Entries shown:
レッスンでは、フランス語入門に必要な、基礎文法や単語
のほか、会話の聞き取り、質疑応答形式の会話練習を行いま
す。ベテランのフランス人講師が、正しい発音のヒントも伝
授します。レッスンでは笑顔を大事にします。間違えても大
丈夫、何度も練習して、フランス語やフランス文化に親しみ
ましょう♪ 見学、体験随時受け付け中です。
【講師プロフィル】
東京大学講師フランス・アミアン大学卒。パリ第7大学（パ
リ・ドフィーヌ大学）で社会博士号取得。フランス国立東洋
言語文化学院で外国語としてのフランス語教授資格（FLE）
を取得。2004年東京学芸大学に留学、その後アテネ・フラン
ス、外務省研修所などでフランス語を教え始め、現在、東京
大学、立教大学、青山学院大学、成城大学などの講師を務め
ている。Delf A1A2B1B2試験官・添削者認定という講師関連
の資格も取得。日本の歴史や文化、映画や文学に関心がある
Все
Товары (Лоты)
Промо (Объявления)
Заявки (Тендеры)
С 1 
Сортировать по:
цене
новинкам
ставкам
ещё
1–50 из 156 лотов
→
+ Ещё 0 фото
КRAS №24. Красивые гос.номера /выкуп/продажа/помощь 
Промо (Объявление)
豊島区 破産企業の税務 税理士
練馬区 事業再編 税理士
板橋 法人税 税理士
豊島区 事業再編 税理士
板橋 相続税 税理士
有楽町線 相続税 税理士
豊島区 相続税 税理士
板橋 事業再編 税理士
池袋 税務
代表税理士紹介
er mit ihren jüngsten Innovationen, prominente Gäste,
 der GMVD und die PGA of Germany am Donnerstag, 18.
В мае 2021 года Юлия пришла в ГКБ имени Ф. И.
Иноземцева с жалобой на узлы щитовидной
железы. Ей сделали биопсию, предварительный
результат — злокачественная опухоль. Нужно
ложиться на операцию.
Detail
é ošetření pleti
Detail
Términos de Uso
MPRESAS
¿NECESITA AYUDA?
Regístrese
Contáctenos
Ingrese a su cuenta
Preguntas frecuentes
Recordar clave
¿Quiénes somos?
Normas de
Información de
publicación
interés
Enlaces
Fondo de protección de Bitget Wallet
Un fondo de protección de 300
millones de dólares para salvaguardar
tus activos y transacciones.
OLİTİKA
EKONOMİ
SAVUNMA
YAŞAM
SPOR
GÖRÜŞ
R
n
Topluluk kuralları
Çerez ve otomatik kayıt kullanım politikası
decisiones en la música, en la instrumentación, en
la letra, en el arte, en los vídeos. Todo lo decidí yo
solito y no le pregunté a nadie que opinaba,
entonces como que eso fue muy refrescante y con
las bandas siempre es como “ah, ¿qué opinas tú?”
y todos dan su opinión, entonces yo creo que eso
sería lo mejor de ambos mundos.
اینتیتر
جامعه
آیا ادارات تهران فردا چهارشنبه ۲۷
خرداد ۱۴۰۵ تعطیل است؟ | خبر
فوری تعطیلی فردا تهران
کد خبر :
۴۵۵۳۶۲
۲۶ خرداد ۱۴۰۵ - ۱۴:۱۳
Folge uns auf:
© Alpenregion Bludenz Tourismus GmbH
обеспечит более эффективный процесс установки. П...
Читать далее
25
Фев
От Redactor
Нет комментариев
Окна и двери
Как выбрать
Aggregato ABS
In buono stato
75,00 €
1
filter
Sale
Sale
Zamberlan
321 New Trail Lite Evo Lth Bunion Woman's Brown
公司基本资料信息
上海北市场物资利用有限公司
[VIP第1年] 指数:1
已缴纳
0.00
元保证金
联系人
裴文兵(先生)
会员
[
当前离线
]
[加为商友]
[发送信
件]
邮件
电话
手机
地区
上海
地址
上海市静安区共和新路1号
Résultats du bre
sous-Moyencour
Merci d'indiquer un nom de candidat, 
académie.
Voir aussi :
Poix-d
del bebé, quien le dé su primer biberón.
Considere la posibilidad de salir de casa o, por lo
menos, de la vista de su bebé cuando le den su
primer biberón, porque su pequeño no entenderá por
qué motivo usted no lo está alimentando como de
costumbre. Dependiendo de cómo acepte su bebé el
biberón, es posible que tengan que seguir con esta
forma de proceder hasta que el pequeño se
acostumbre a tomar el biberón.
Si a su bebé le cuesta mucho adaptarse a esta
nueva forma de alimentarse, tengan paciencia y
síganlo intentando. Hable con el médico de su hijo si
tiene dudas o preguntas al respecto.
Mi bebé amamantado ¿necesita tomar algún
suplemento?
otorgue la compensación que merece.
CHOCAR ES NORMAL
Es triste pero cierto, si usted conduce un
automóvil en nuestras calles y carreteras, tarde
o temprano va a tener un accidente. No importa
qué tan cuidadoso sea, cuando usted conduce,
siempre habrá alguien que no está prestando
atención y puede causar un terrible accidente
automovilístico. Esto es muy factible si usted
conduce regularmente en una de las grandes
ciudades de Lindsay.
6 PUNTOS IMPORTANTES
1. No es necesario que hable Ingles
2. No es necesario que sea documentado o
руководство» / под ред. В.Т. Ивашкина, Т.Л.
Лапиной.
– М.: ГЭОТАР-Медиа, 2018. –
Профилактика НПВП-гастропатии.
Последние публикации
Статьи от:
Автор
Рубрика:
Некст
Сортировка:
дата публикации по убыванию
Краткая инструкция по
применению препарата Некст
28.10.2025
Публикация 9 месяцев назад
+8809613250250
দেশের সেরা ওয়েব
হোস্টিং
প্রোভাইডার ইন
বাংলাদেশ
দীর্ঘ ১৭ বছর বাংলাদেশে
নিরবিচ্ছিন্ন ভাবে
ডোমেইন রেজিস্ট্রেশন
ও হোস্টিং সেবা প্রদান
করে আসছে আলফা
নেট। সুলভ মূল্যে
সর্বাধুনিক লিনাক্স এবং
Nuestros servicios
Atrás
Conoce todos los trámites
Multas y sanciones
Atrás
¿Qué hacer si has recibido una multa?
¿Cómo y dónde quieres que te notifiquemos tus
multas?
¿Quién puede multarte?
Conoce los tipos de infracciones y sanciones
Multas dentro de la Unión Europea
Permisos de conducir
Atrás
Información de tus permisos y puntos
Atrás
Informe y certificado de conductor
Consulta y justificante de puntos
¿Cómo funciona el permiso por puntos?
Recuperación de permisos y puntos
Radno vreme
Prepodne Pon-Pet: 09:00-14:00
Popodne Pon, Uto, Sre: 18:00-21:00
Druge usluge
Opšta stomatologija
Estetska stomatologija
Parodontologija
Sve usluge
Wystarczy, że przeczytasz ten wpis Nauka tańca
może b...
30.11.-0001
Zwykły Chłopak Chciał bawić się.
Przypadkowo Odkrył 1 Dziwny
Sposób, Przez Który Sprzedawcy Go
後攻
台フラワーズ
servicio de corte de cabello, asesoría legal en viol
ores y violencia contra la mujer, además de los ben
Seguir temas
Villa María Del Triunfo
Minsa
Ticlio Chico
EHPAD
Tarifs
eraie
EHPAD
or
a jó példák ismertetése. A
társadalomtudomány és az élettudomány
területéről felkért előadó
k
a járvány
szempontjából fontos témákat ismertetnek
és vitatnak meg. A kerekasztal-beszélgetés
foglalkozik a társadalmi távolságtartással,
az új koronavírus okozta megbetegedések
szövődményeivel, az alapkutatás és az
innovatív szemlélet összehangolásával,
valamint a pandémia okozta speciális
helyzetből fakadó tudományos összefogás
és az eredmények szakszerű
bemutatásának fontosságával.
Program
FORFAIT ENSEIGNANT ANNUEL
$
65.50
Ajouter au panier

Your assignment: Reproduce exactly the entries above, limited to the lines from the one with "آیا ادارات تهران فردا چهارشنبه ۲۷" through the one with "От Redactor", both included.

Result:
آیا ادارات تهران فردا چهارشنبه ۲۷
خرداد ۱۴۰۵ تعطیل است؟ | خبر
فوری تعطیلی فردا تهران
کد خبر :
۴۵۵۳۶۲
۲۶ خرداد ۱۴۰۵ - ۱۴:۱۳
Folge uns auf:
© Alpenregion Bludenz Tourismus GmbH
обеспечит более эффективный процесс установки. П...
Читать далее
25
Фев
От Redactor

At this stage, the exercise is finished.